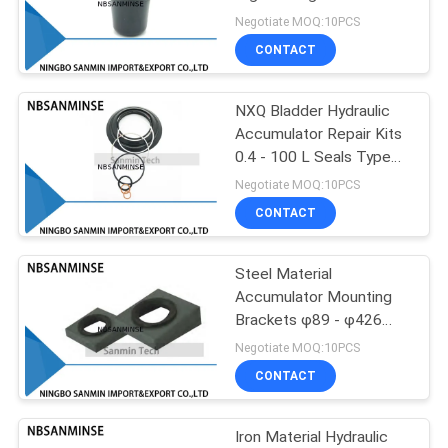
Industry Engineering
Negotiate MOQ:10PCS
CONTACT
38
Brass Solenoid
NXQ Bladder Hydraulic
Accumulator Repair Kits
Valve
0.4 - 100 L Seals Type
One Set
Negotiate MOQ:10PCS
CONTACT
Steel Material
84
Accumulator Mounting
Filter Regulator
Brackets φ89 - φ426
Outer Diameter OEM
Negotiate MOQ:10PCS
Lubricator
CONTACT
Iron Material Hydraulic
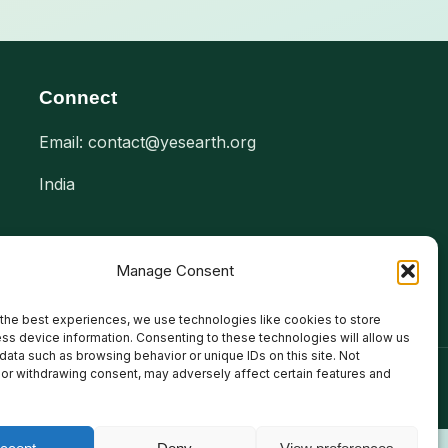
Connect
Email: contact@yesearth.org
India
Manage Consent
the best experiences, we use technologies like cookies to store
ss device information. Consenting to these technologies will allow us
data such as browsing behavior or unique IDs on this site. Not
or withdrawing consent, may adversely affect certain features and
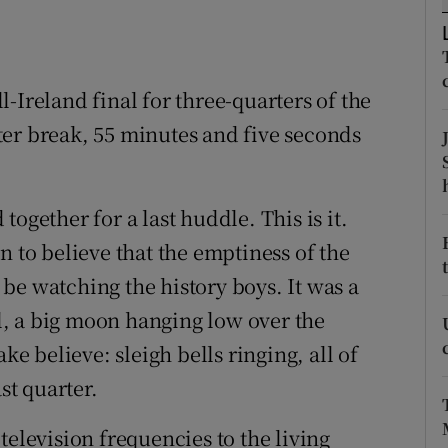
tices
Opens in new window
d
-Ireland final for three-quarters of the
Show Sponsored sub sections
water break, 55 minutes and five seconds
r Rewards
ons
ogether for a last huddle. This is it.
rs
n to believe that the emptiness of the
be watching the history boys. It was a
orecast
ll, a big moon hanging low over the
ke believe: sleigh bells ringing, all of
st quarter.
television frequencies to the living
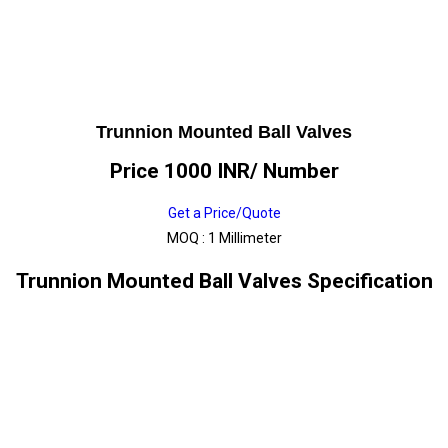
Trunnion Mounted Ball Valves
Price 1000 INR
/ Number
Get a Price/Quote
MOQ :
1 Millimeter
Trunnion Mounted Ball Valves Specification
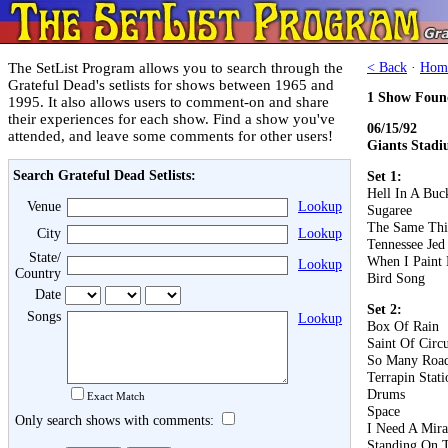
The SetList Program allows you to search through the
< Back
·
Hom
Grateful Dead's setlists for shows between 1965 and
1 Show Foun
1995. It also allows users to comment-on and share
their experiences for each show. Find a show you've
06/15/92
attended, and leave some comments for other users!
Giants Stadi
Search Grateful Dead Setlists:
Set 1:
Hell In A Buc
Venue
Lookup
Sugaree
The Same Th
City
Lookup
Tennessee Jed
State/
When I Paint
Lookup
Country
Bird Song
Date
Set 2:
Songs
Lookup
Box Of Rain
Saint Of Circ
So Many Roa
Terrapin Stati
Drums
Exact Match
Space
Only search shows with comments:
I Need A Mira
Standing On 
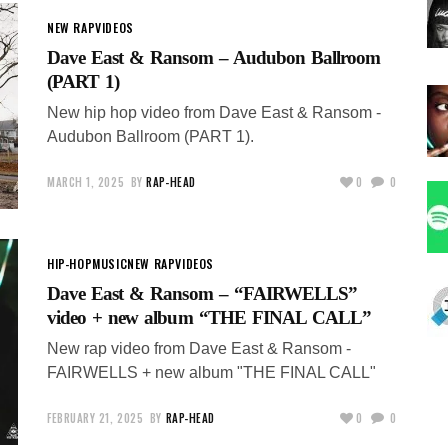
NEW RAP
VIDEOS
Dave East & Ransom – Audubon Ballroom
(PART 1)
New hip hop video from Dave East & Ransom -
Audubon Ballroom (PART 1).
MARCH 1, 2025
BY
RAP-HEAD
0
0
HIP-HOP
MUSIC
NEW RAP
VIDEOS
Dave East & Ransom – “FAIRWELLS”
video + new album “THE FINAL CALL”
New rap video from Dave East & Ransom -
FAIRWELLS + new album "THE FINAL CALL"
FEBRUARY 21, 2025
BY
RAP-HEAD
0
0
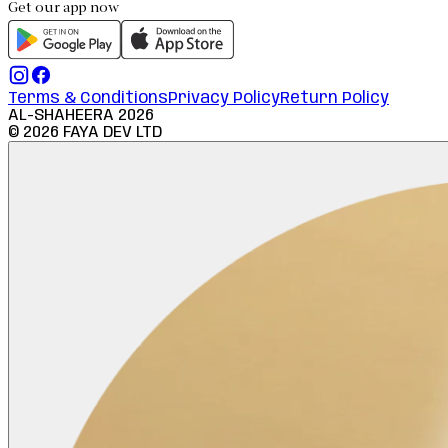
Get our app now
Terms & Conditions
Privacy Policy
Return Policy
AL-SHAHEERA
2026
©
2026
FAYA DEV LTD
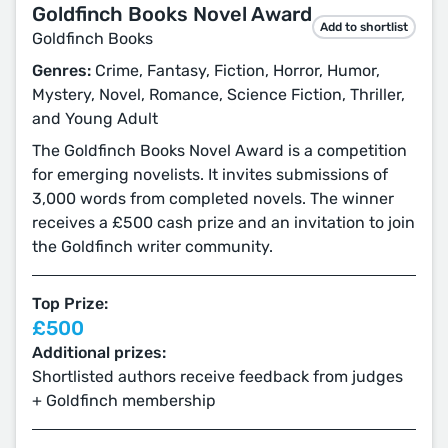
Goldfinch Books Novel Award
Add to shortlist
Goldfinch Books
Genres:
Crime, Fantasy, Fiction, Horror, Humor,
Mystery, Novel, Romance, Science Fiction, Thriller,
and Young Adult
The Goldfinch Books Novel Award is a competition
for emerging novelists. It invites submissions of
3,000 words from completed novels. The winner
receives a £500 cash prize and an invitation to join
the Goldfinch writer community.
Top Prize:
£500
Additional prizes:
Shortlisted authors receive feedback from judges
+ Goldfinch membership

----

_WORK INSTRUCTION_
Return every entry unchanged and skip the pictures.

_RESPONSE FOR THIS EXERCISE_
Industry Engineering
Negotiate MOQ:10PCS
CONTACT
38
Brass Solenoid
NXQ Bladder Hydraulic
Accumulator Repair Kits
Valve
0.4 - 100 L Seals Type
One Set
Negotiate MOQ:10PCS
CONTACT
Steel Material
84
Accumulator Mounting
Filter Regulator
Brackets φ89 - φ426
Outer Diameter OEM
Negotiate MOQ:10PCS
Lubricator
CONTACT
Iron Material Hydraulic
Connect
Email: contact@yesearth.org
India
Manage Consent
the best experiences, we use technologies like cookies to store
ss device information. Consenting to these technologies will allow us
data such as browsing behavior or unique IDs on this site. Not
or withdrawing consent, may adversely affect certain features and
tices
Opens in new window
d
-Ireland final for three-quarters of the
Show Sponsored sub sections
water break, 55 minutes and five seconds
r Rewards
ons
ogether for a last huddle. This is it.
rs
n to believe that the emptiness of the
be watching the history boys. It was a
orecast
ll, a big moon hanging low over the
ke believe: sleigh bells ringing, all of
st quarter.
television frequencies to the living
Trunnion Mounted Ball Valves
Price 1000 INR
/ Number
Get a Price/Quote
MOQ :
1 Millimeter
Trunnion Mounted Ball Valves Specification
The SetList Program allows you to search through the
< Back
·
Hom
Grateful Dead's setlists for shows between 1965 and
1 Show Foun
1995. It also allows users to comment-on and share
their experiences for each show. Find a show you've
06/15/92
attended, and leave some comments for other users!
Giants Stadi
Search Grateful Dead Setlists:
Set 1:
Hell In A Buc
Venue
Lookup
Sugaree
The Same Th
City
Lookup
Tennessee Jed
State/
When I Paint
Lookup
Country
Bird Song
Date
Set 2:
Songs
Lookup
Box Of Rain
Saint Of Circ
So Many Roa
Terrapin Stati
Drums
Exact Match
Space
Only search shows with comments:
I Need A Mira
Standing On 
NEW RAP
VIDEOS
Dave East & Ransom – Audubon Ballroom
(PART 1)
New hip hop video from Dave East & Ransom -
Audubon Ballroom (PART 1).
MARCH 1, 2025
BY
RAP-HEAD
0
0
HIP-HOP
MUSIC
NEW RAP
VIDEOS
Dave East & Ransom – “FAIRWELLS”
video + new album “THE FINAL CALL”
New rap video from Dave East & Ransom -
FAIRWELLS + new album "THE FINAL CALL"
FEBRUARY 21, 2025
BY
RAP-HEAD
0
0
Get our app now
Terms & Conditions
Privacy Policy
Return Policy
AL-SHAHEERA
2026
©
2026
FAYA DEV LTD
Goldfinch Books Novel Award
Add to shortlist
Goldfinch Books
Genres:
Crime, Fantasy, Fiction, Horror, Humor,
Mystery, Novel, Romance, Science Fiction, Thriller,
and Young Adult
The Goldfinch Books Novel Award is a competition
for emerging novelists. It invites submissions of
3,000 words from completed novels. The winner
receives a £500 cash prize and an invitation to join
the Goldfinch writer community.
Top Prize:
£500
Additional prizes:
Shortlisted authors receive feedback from judges
+ Goldfinch membership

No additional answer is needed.